# 99lb Flathead!!!!!



## striperswiper (Oct 14, 2008)

Lol Not Really,, But The Real Idea Of This Thread,, i Was Wondering When Should I Start Catfishing Again In The river Around gallipolis? Im Hoping Soon,I Havent Caught A Cat Since November!!! Any Advice Would be Great!!!


----------



## catfish_hunter (May 31, 2005)

Im not familiar with that area of the river, but chances are you might pick up a channel on cut shad or skips...All winter long...As for flatheads, I usually dont catch my first one til the end of April or beginning of May...

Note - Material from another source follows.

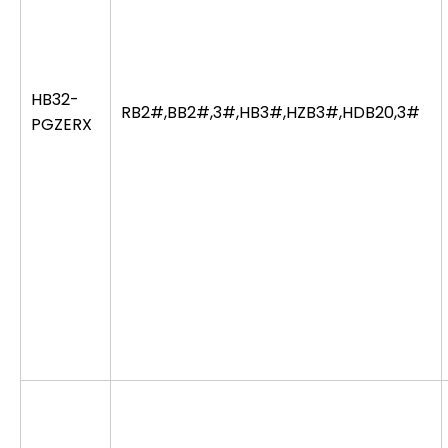
HB32-
RB2#,BB2#,3#,HB3#,HZB3#,HDB20,3#
PGZERX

remember the best time to catch fish, is when your line is in the water!


----------



## fishdealer04 (Aug 27, 2006)

Why did you stop fishing for catfish??? haha I catch some of my best fish in the winter. (Channels and blues)


----------



## fishercreekrick (Jan 19, 2010)

took my 10 year old son below greenup dam about 1 week ago.he cought 15 channel and blue cats 14- 25 inchs.cought them on shiners sauger fishing.river was up and muddy.never cought any sauger.cought these fish in 3 hours 1pm-4pm.


----------



## catfish_hunter (May 31, 2005)

I fish mostly for flatheads, and I dont get to the "big river" much...So most of my cattin gets done between April and October...


----------



## Love_To_Fish (Sep 24, 2009)

I agree with Fish Dealer! I've been fishing the river for 48 years and have found the "best time" is when you drop the line in the water...


----------



## smoothkip25 (Nov 17, 2008)

I dont fish the Big River but Here in the Muskingum it seems to be that magical 48 to 50 degree water temp when the Flatheads start really moving and feeding again. I caught my first flat on april 4th last year a decent 20# in 49 degree water temp and caught my last one Nov, 16th a real solid 48 and a half. water temp was 49 degrees then also.


----------